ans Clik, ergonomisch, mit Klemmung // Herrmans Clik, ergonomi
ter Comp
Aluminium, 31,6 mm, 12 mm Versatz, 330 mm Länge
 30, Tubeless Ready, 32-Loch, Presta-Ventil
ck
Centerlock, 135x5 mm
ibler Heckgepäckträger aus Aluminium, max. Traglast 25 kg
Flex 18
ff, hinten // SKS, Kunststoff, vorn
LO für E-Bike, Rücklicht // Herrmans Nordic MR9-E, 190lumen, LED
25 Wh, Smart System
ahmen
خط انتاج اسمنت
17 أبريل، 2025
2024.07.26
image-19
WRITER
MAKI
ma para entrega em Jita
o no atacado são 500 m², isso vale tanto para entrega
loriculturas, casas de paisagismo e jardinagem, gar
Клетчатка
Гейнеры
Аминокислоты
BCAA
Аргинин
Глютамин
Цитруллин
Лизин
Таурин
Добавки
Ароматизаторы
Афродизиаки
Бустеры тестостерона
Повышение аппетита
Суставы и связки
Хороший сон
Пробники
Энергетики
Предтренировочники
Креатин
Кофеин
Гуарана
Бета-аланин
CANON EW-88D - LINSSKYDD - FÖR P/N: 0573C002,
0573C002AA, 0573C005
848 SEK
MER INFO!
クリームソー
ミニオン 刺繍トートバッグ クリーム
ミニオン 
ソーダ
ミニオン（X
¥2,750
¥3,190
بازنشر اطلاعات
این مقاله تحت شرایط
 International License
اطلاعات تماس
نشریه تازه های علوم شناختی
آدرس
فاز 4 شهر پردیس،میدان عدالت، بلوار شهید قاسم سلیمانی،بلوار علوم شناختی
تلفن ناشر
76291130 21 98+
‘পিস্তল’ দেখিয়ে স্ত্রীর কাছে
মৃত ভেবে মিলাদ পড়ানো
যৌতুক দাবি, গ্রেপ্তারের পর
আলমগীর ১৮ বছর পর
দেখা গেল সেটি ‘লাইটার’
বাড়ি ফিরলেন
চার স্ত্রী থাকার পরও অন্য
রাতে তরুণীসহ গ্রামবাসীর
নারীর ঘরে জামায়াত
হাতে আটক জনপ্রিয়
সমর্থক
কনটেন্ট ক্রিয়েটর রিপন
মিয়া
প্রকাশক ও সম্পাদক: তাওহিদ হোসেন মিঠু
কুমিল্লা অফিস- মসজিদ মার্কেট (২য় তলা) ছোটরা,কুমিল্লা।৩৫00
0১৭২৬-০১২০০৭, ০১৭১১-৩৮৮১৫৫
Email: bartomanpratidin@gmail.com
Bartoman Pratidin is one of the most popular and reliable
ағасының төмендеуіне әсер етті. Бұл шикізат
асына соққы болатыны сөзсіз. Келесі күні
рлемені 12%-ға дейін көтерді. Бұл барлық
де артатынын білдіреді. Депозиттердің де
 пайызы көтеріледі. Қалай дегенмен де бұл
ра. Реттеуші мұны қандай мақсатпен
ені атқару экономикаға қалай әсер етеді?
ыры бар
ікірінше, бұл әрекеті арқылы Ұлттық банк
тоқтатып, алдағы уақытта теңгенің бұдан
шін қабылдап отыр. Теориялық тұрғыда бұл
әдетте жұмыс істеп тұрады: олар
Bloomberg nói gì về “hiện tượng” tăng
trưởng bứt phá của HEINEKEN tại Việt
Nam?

What the task requires -
A line belongs in the answer if it contains the word "entrega"; please copy each such line from the material.

Response for this exercise -
ma para entrega em Jita
o no atacado são 500 m², isso vale tanto para entrega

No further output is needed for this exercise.